Stored dataset items:
————————
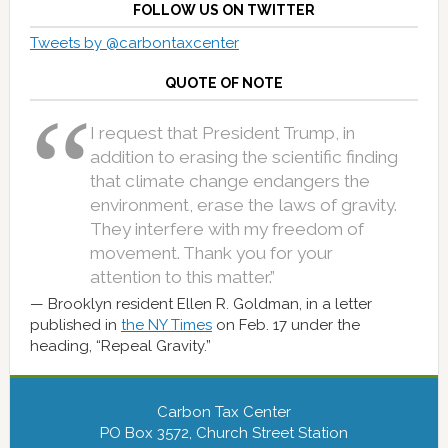
FOLLOW US ON TWITTER
Tweets by @carbontaxcenter
QUOTE OF NOTE
I request that President Trump, in
addition to erasing the scientific finding
that climate change endangers the
environment, erase the laws of gravity.
They interfere with my freedom of
movement. Thank you for your
attention to this matter.”
Brooklyn resident Ellen R. Goldman, in a letter
published in
the NY Times
on Feb. 17 under the
heading, “Repeal Gravity.”
Carbon Tax Center
PO Box 3572, Church Street Station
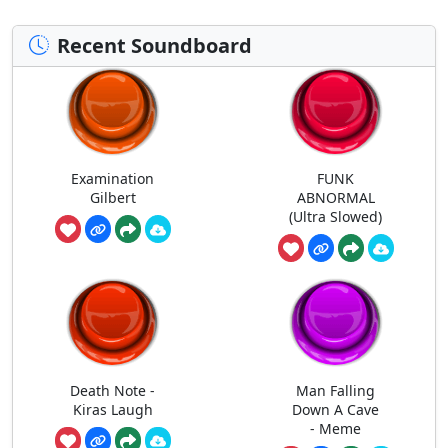
Recent Soundboard
Examination
FUNK
Gilbert
ABNORMAL
(Ultra Slowed)
Death Note -
Man Falling
Kiras Laugh
Down A Cave
- Meme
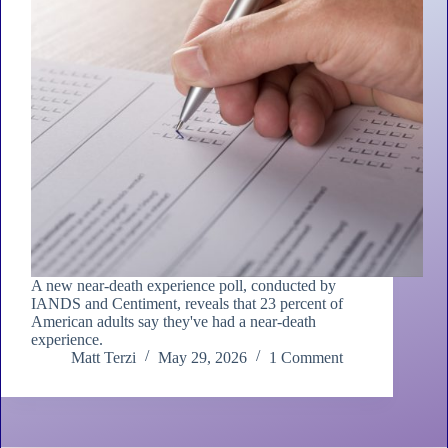
A new near-death experience poll, conducted by
IANDS and Centiment, reveals that 23 percent of
American adults say they've had a near-death
experience.
Matt Terzi
May 29, 2026
1 Comment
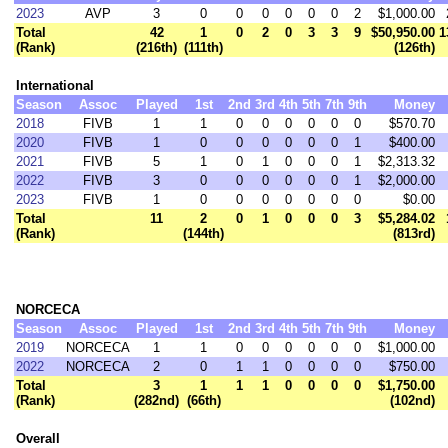
2023
AVP
3
0
0
0
0
0
0
2
$1,000.00
Total
42
1
0
2
0
3
3
9
$50,950.00
1
(Rank)
(216th)
(111th)
(126th)
International
Season
Assoc
Played
1st
2nd
3rd
4th
5th
7th
9th
Money
2018
FIVB
1
1
0
0
0
0
0
0
$570.70
2020
FIVB
1
0
0
0
0
0
0
1
$400.00
2021
FIVB
5
1
0
1
0
0
0
1
$2,313.32
2022
FIVB
3
0
0
0
0
0
0
1
$2,000.00
2023
FIVB
1
0
0
0
0
0
0
0
$0.00
Total
11
2
0
1
0
0
0
3
$5,284.02
(Rank)
(144th)
(813rd)
NORCECA
Season
Assoc
Played
1st
2nd
3rd
4th
5th
7th
9th
Money
2019
NORCECA
1
1
0
0
0
0
0
0
$1,000.00
2022
NORCECA
2
0
1
1
0
0
0
0
$750.00
Total
3
1
1
1
0
0
0
0
$1,750.00
(Rank)
(282nd)
(66th)
(102nd)
Overall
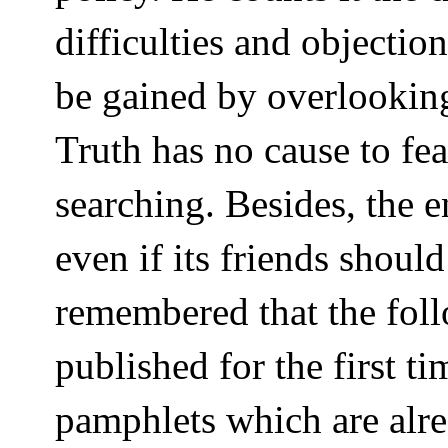
difficulties and objection
be gained by overlooking
Truth has no cause to fea
searching. Besides, the e
even if its friends should
remembered that the fol
published for the first 
pamphlets which are alre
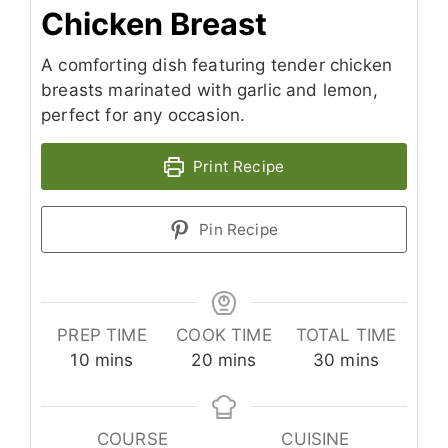
Chicken Breast
A comforting dish featuring tender chicken
breasts marinated with garlic and lemon,
perfect for any occasion.
Print Recipe
Pin Recipe
PREP TIME
COOK TIME
TOTAL TIME
minutes
minutes
minutes
10
mins
20
mins
30
mins
COURSE
CUISINE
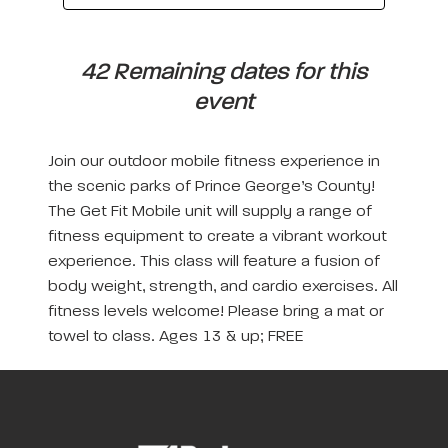
42 Remaining dates for this
event
Join our outdoor mobile fitness experience in
the scenic parks of Prince George’s County!
The Get Fit Mobile unit will supply a range of
fitness equipment to create a vibrant workout
experience. This class will feature a fusion of
body weight, strength, and cardio exercises. All
fitness levels welcome! Please bring a mat or
towel to class. Ages 13 & up; FREE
————————
Among the entries above, find every line holding "published" and copy it.

▶ [Your solution]:
published in
published for the first 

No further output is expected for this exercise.